Who was saying this? Modi on his blog thought it was coming from the US itself. “Wikileaks cables are accurate. I am glad to learn that America admits Modi is incorruptible,” he said, according to his blog [read it here].

But that was back then. In the current campaign, some fan of Modi in the party wanted to remind the voters of the great leader’s virtues, and thus came the tweet that nobody less than the ultimate whistleblower, Julian Assange, the WikiLeaks founder, himself says that Modi is incorruptible. “America fears Modi because they know Modi is incorruptible” runs the line in the tweet with a picture of Assange and what looks like his signature. This led to a minor farce, with the international organisation tweeting that Assange had never said anything like that. To which, BJP spokesperson Mukhtar Abbas Naqvi’s response was that the party does not need a certificate from Assange.

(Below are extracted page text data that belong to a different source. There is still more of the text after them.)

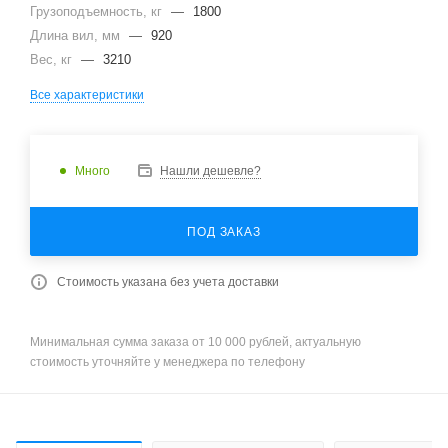
Грузоподъемность, кг
—
1800
Длина вил, мм
—
920
Вес, кг
—
3210
Все характеристики
Много
Нашли дешевле?
ПОД ЗАКАЗ
Стоимость указана без учета доставки
Минимальная сумма заказа от 10 000 рублей, актуальную
стоимость уточняйте у менеджера по телефону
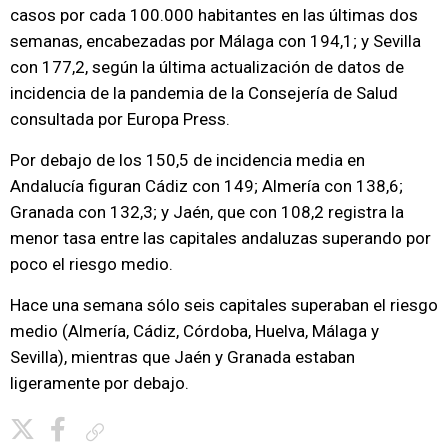
casos por cada 100.000 habitantes en las últimas dos
semanas, encabezadas por Málaga con 194,1; y Sevilla
con 177,2, según la última actualización de datos de
incidencia de la pandemia de la Consejería de Salud
consultada por Europa Press.
Por debajo de los 150,5 de incidencia media en
Andalucía figuran Cádiz con 149; Almería con 138,6;
Granada con 132,3; y Jaén, que con 108,2 registra la
menor tasa entre las capitales andaluzas superando por
poco el riesgo medio.
Hace una semana sólo seis capitales superaban el riesgo
medio (Almería, Cádiz, Córdoba, Huelva, Málaga y
Sevilla), mientras que Jaén y Granada estaban
ligeramente por debajo.
Copiar enlace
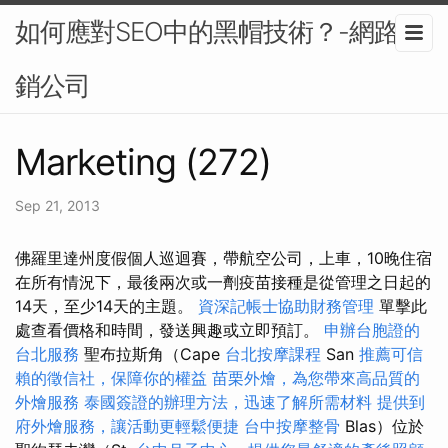
如何應對SEO中的黑帽技術？-網路行
銷公司
Marketing (272)
Sep 21, 2013
佛羅里達州度假個人巡迴賽，帶航空公司，上車，10晚住宿
在所有情況下，最後兩次或一劑疫苗接種是從管理之日起的
14天，至少14天的主題。
資深記帳士協助財務管理
單擊此
處查看價格和時間，發送興趣或立即預訂。
申辦台胞證的
台北服務
聖布拉斯角（Cape
台北按摩課程
San
推薦可信
賴的徵信社，保障你的權益
苗栗外燴，為您帶來高品質的
外燴服務
泰國簽證的辦理方法，迅速了解所需材料
提供到
府外燴服務，讓活動更輕鬆便捷
台中按摩整骨
Blas）位於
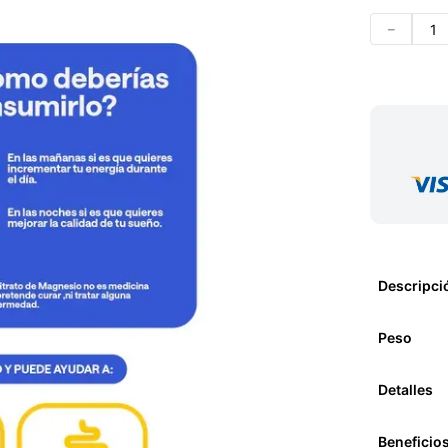
－
Descripci
Peso
Detalles
Beneficio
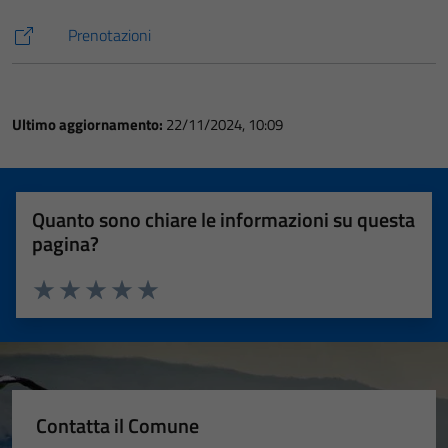
Prenotazioni
Ultimo aggiornamento:
22/11/2024, 10:09
Quanto sono chiare le informazioni su questa
pagina?
Valuta 1 stelle su 5
Valuta 2 stelle su 5
Valuta 3 stelle su 5
Valuta 4 stelle su 5
Valuta 5 stelle su 5
Contatta il Comune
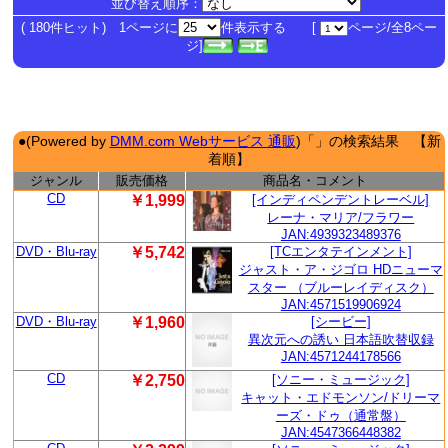
並び替え順序：
( 180件ヒット) 1ページに
件表示する [
ページ/全8ペー
ジ]
●(Powered by
DMM.com Webサービス 通販
)「」の検索結果 【新
着順】
ジャンル
販売価格
商品名・コメント
CD
￥1,999
[インディペンデントレーベル]
レーナ・マリア/フラワー
JAN:4939323489376
DVD・Blu-ray
￥5,742
[TCエンタテインメント]
ジャスト・ア・ジゴロ HDニューマ
スター （ブルーレイディスク）
JAN:4571519906924
DVD・Blu-ray
￥1,960
[シービー]
異次元への誘い 日本語吹替収録
JAN:4571244178566
CD
￥2,750
[ソニー・ミュージック]
キャット・エドモンソン/ドリーマ
ーズ・ドゥ（通常盤）
JAN:4547366448382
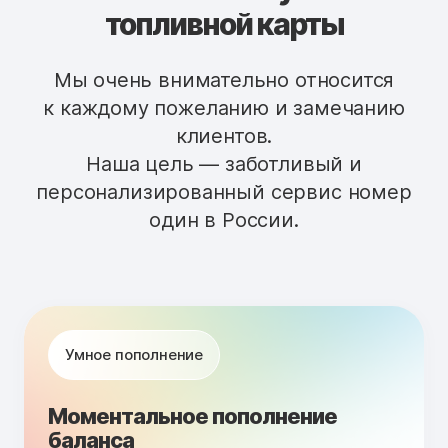
топливной карты
Мы очень внимательно относится
к каждому пожеланию и замечанию
клиентов.
Наша цель — заботливый и
персонализированный сервис номер
один в России.
Умное пополнение
Моментальное пополнение
баланса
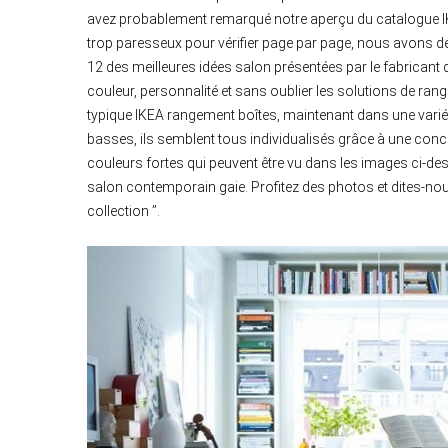
avez probablement remarqué notre aperçu du catalogue IKE
trop paresseux pour vérifier page par page, nous avons d
12 des meilleures idées salon présentées par le fabricant d
couleur, personnalité et sans oublier les solutions de ran
typique IKEA rangement boîtes, maintenant dans une variét
basses, ils semblent tous individualisés grâce à une conc
couleurs fortes qui peuvent être vu dans les images ci-
salon contemporain gaie. Profitez des photos et dites-n
collection ”.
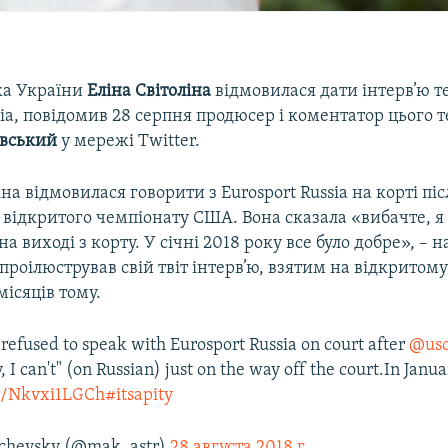
ка України
Еліна
Світоліна
відмовилася дати інтерв’ю т
sia, повідомив 28 серпня продюсер і коментатор цього 
вський
у мережі Twitter.
іна відмовилася говорити з Eurosport Russia на корті пі
 відкритого чемпіонату США. Вона сказала «вибачте, 
а виході з корту. У січні 2018 року все було добре», – 
проілюстрував свій твіт інтерв’ю, взятим на відкритом
місяців тому.
a refused to speak with Eurosport Russia on court after
@us
, I can't" (on Russian) just on the way off the court.In Janu
co/Nkvxi1LGCh
#itsapity
chevsky (@mak_astr)
28 августа 2018 г.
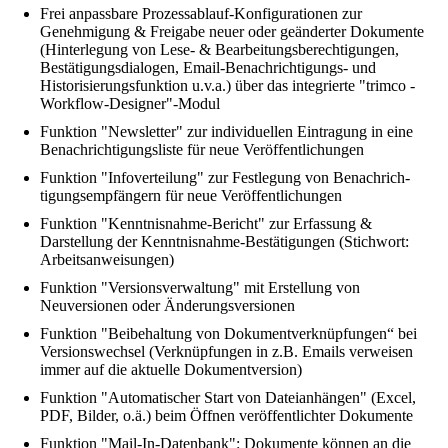
Frei anpassbare Prozessablauf-Konfigurationen zur
Genehmigung & Freigabe neuer oder geänderter Dokumente
(Hinterlegung von Lese- & Bearbeitungsberechtigungen,
Bestätigungsdialogen, Email-Be­nach­rich­tigungs- und
Historisierungsfunktion u.v.a.) über das integrierte "trimco -
Workflow-Designer"-Modul
Funktion "Newsletter" zur individuellen Eintragung in eine
Be­nach­rich­tigungsliste für neue Veröffentlichungen
Funktion "Infoverteilung" zur Festlegung von Be­nach­rich­
tigungsem­pfän­gern für neue Veröffentlichungen
Funktion "Kenntnisnahme-Bericht" zur Erfassung &
Darstellung der Kenntnisnahme-Bestätigungen (Stichwort:
Arbeitsanweisungen)
Funktion "Versionsverwaltung" mit Erstellung von
Neuversionen oder Änderungsversionen
Funktion "Beibehaltung von Dokumentverknüpfungen“ bei
Versions­wechsel (Verknüpfungen in z.B. Emails verweisen
immer auf die aktuelle Dokumentversion)
Funktion "Automatischer Start von Dateianhängen" (Excel,
PDF, Bilder, o.ä.) beim Öffnen veröffentlichter Dokumente
Funktion "Mail-In-Datenbank": Dokumente können an die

He didn’t explain, however, why Modi bragged about it back then.

Like everything else in politics, there are two ways to respond to the WikiLeaks content, and that depends on who you are rooting for. When the content is in favour of your favourite leader, you can say that now even the US or WikiLeaks (or the actual source of information) says so. That is the Modi scenario.
When the content is risky, you can say that it is baseless, and merely a perception. That is the Arun Jaitley scenario. The BJP leader was quoted as terming Hindu nationalism as what everybody outside the Sangh Parivar seems to know – an opportunistic issue.

But before responding in one way or the other, it would also make sense to read through the whole cable and not just what the apparently “secular” Hindu newspaper put in its reports. Here is the stuff from the cable that for some reason did not make it to “incorruptible Modi” report published in the Hindu [the original here, courtesy the Hindu again:]

“He has successfully cultivated the image of a clean politician who has reduced corruption in public life in Gujarat. Views differ on how clean and non-corrupt Modi actually is, however.” Thus, the endorsement, dear reader, is not coming from the US, WikiLeaks, Assange or the Congress. This is Modi endorsing Modi.
Yet, “All our interlocutors acknowledge that Modi is a modest man who, unlike many elected officials in India, has not used his position to enrich himself or his family. Most contacts also say that he has purged the state administration of petty corruption at the mid- and lower levels of the bureaucracy. However, several people tell us that big ticket corruption is still common.”

Now comes the meaty party, which has (or lacks) as much truth value as ‘Modi-is-incorruptible’ line: “Journalist Javed Rahmatullah claimed that Reliance Industries Ltd. (RIL) paid a large bribe for permission to expand its refinery in Jamnagar. The money went into the BJP's party coffers, Rahmatullah claimed, and not to Modi or any other individual. Other contacts have told us that business money flows to the BJP in Gujarat, but nobody had been this specific. We have been unable to verify Rahmatullah's claim.”

If we wait a bit, some fan may soon tweet: Modi is incorruptible, says Mukesh Ambani.